SUPPLIED MATERIAL Block Start
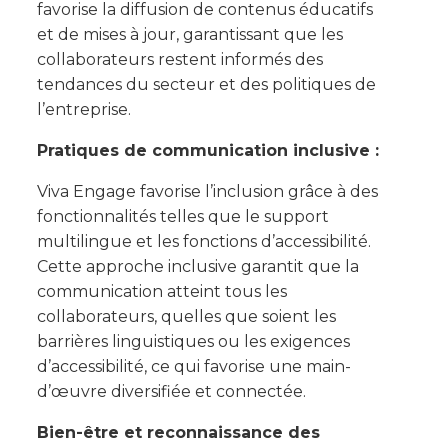
favorise la diffusion de contenus éducatifs
et de mises à jour, garantissant que les
collaborateurs restent informés des
tendances du secteur et des politiques de
l’entreprise.
Pratiques de communication inclusive :
Viva Engage favorise l’inclusion grâce à des
fonctionnalités telles que le support
multilingue et les fonctions d’accessibilité.
Cette approche inclusive garantit que la
communication atteint tous les
collaborateurs, quelles que soient les
barrières linguistiques ou les exigences
d’accessibilité, ce qui favorise une main-
d’œuvre diversifiée et connectée.
Bien-être et reconnaissance des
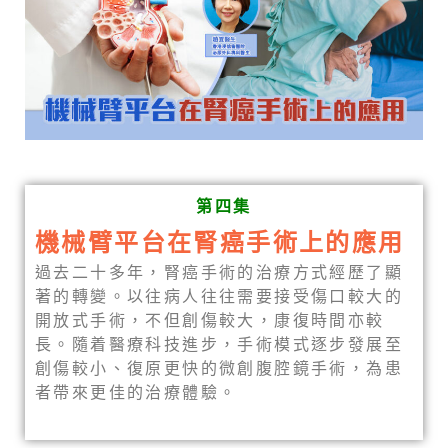
第四集
機械臂平台在腎癌手術上的應用
過去二十多年，腎癌手術的治療方式經歷了顯
著的轉變。以往病人往往需要接受傷口較大的
開放式手術，不但創傷較大，康復時間亦較
長。隨着醫療科技進步，手術模式逐步發展至
創傷較小、復原更快的微創腹腔鏡手術，為患
者帶來更佳的治療體驗。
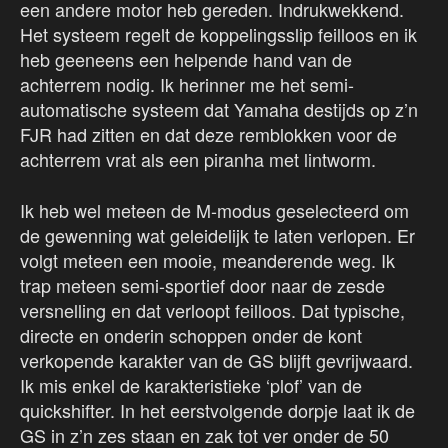
een andere motor heb gereden. Indrukwekkend.
Het systeem regelt de koppelingsslip feilloos en ik
heb geeneens een helpende hand van de
achterrem nodig. Ik herinner me het semi-
automatische systeem dat Yamaha destijds op z’n
FJR had zitten en dat deze remblokken voor de
achterrem vrat als een piranha met lintworm.
Ik heb wel meteen de M-modus geselecteerd om
de gewenning wat geleidelijk te laten verlopen. Er
volgt meteen een mooie, meanderende weg. Ik
trap meteen semi-sportief door naar de zesde
versnelling en dat verloopt feilloos. Dat typische,
directe en onderin schoppen onder de kont
verkopende karakter van de GS blijft gevrijwaard.
Ik mis enkel de karakteristieke ‘plof’ van de
quickshifter. In het eerstvolgende dorpje laat ik de
GS in z’n zes staan en zak tot ver onder de 50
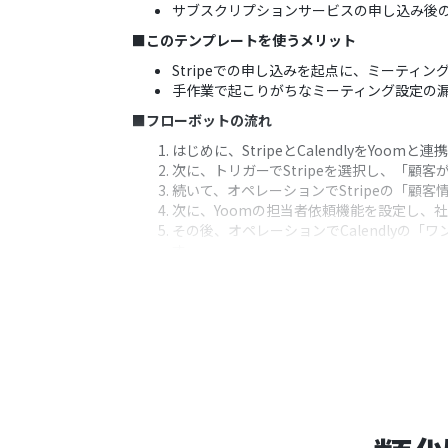
サブスクリプションサービスの申し込み後
■このテンプレートを使うメリット
Stripeでの申し込みを起点に、ミーテ
手作業で起こりがちなミーティング設定の
■フローボットの流れ
はじめに、StripeとCalendlyをYoomと
次に、トリガーでStripeを選択し、「
続いて、オペレーションでStripeの「顧
次に、Yoomの担当者依頼機能を設定し、
その後、オペレーションでCalendly
す
最後に、Yoomのメール機能を設定し、作成さ
※「トリガー」：フロー起動のきっかけとなるア
■このワークフローのカスタムポイント
Stripeのオペレーションでは、顧客ID
担当者依頼機能では、依頼内容にStrip
Calendlyの各設定項目では、固定の
メール機能では、宛先や件名、本文にStrip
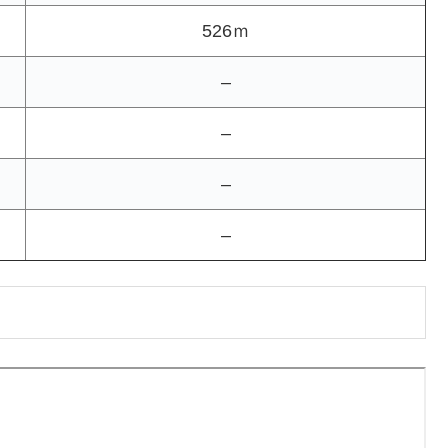
526ｍ
–
–
–
–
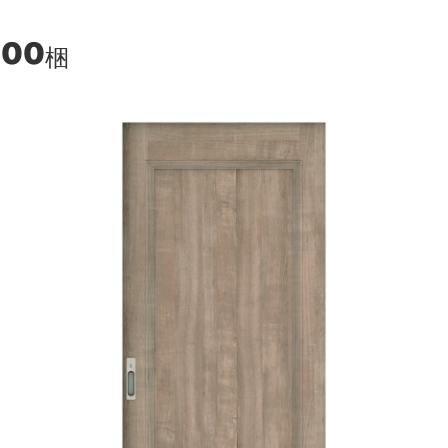
100
梱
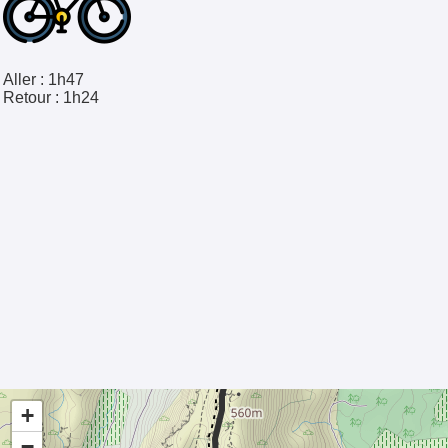
Aller :
1h47
Retour :
1h24
+
−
SUPPLIED MATERIAL Block End
Please give the entries above again exactly as written, leaving out any pictures.

favorise la diffusion de contenus éducatifs
et de mises à jour, garantissant que les
collaborateurs restent informés des
tendances du secteur et des politiques de
l’entreprise.
Pratiques de communication inclusive :
Viva Engage favorise l’inclusion grâce à des
fonctionnalités telles que le support
multilingue et les fonctions d’accessibilité.
Cette approche inclusive garantit que la
communication atteint tous les
collaborateurs, quelles que soient les
barrières linguistiques ou les exigences
d’accessibilité, ce qui favorise une main-
d’œuvre diversifiée et connectée.
Bien-être et reconnaissance des
第四集
機械臂平台在腎癌手術上的應用
過去二十多年，腎癌手術的治療方式經歷了顯
著的轉變。以往病人往往需要接受傷口較大的
開放式手術，不但創傷較大，康復時間亦較
長。隨着醫療科技進步，手術模式逐步發展至
創傷較小、復原更快的微創腹腔鏡手術，為患
者帶來更佳的治療體驗。
een andere motor heb gereden. Indrukwekkend.
Het systeem regelt de koppelingsslip feilloos en ik
heb geeneens een helpende hand van de
achterrem nodig. Ik herinner me het semi-
automatische systeem dat Yamaha destijds op z’n
FJR had zitten en dat deze remblokken voor de
achterrem vrat als een piranha met lintworm.
Ik heb wel meteen de M-modus geselecteerd om
de gewenning wat geleidelijk te laten verlopen. Er
volgt meteen een mooie, meanderende weg. Ik
trap meteen semi-sportief door naar de zesde
versnelling en dat verloopt feilloos. Dat typische,
directe en onderin schoppen onder de kont
verkopende karakter van de GS blijft gevrijwaard.
Ik mis enkel de karakteristieke ‘plof’ van de
quickshifter. In het eerstvolgende dorpje laat ik de
GS in z’n zes staan en zak tot ver onder de 50
サブスクリプションサービスの申し込み後
■このテンプレートを使うメリット
Stripeでの申し込みを起点に、ミーテ
手作業で起こりがちなミーティング設定の
■フローボットの流れ
はじめに、StripeとCalendlyをYoomと
次に、トリガーでStripeを選択し、「
続いて、オペレーションでStripeの「顧
次に、Yoomの担当者依頼機能を設定し、
その後、オペレーションでCalendly
す
最後に、Yoomのメール機能を設定し、作成さ
※「トリガー」：フロー起動のきっかけとなるア
■このワークフローのカスタムポイント
Stripeのオペレーションでは、顧客ID
担当者依頼機能では、依頼内容にStrip
Calendlyの各設定項目では、固定の
メール機能では、宛先や件名、本文にStrip
526ｍ
–
–
–
–
100
梱
Aller :
1h47
Retour :
1h24
+
−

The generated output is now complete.